Understanding Inverse Functions

What Are Inverse Functions?

An inverse function is like reversing a process. Imagine a function as a machine that transforms an input $(x)$ into an output $(y)$. The inverse function lets you reverse this process, turning the output back into the input.

For example:

• If $f(x) = x + 3$, its inverse function, written as $f^{-1}(x)$, undoes the process: $f^{-1}(x) = x + 3$

How Are Inverse Functions Written?

We write the inverse of a function $f(x)$ as $f^{-1}(x)$ (read as "f inverse of x"). It is important to note that $f^{-1}(x)$ is not the same as $\frac{1}{f(x)}$.

 

Characteristics of Inverse Functions

• Reversal of Roles: In the inverse function, the domain and range of the original function switch places.
• Graphical Symmetry: The graph of an inverse function is a reflection of the original function's graph across the line $y = x$.
• Not Always Exist: For a function to have an inverse, it must be bijective (both injective and surjective), meaning it's both one-to-one and onto.

 

Steps to Find an Inverse Function

1. Write the function as $y = f(x)$: Replace $f(x)$ with $y$
2. Swap $x$ and $y$: Interchange $x$ and $y$ in the equation
3. Solve for $y$: Rearrange the equation to make $y$ the subject.
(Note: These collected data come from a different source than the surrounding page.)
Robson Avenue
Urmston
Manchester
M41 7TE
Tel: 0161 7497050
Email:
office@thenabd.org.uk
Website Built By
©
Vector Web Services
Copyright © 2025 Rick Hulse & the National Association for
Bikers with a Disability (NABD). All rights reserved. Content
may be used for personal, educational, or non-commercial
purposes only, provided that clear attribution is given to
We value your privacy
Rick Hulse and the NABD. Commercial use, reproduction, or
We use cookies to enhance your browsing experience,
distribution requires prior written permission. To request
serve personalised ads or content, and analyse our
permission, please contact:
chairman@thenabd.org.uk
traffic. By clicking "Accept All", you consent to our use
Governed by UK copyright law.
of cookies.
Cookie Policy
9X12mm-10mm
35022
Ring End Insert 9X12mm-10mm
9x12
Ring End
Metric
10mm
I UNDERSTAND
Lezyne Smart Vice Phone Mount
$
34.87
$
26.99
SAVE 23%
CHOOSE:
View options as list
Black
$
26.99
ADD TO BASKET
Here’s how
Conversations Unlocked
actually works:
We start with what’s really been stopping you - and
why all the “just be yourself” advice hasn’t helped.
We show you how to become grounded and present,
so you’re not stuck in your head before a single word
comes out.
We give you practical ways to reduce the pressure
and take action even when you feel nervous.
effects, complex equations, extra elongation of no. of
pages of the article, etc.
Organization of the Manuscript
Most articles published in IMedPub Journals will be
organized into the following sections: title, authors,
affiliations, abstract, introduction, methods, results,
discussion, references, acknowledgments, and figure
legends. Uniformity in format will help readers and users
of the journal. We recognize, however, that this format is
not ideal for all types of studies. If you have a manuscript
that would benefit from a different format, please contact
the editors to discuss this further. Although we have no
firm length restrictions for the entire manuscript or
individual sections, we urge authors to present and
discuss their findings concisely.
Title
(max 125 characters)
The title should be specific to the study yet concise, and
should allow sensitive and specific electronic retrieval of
This new equation is $f^{-1}(x)$, the inverse function
4. Rewrite using inverse notation: Replace $y$ with $f^{-1}(x)$.

 

Examples

Example 1: Find the Inverse of $f(x) = 2x + 5$

Solution:

• Rewrite $f(x)$ as : $$y = 2x + 5$$
• Swap $x$ and $y$: $$x = 2y + 5$$
• Solve for $y$: $$\text{ Subtract 5 from both sides: } \ x - 5 = 2y \\  \text{Divide by 2: } \ y = \frac{x - 5}{2}$$
• Rewrite using inverse notation: $$f^{-1}(x) = \frac{x - 5}{2}$$
  
  

 

 

 

 

 

 

Example 2: Find the Inverse of $f(x) = \frac{x + 3}{2}$

Solution:

• Rewrite $f(x)$ as : $$y = \frac{x + 3}{2}$$
• Swap $x$ and $y$: $$x = \frac{y + 3}{2}$$
• Solve for $y$: $$\text{Multiply both sides by 2: } \ 2x = y + 3 \\ \text{Subtract 3 from both sides: } \  y = 2x - 3$$
• Rewrite using inverse notation: $$f^{-1}(x) = 2x - 3$$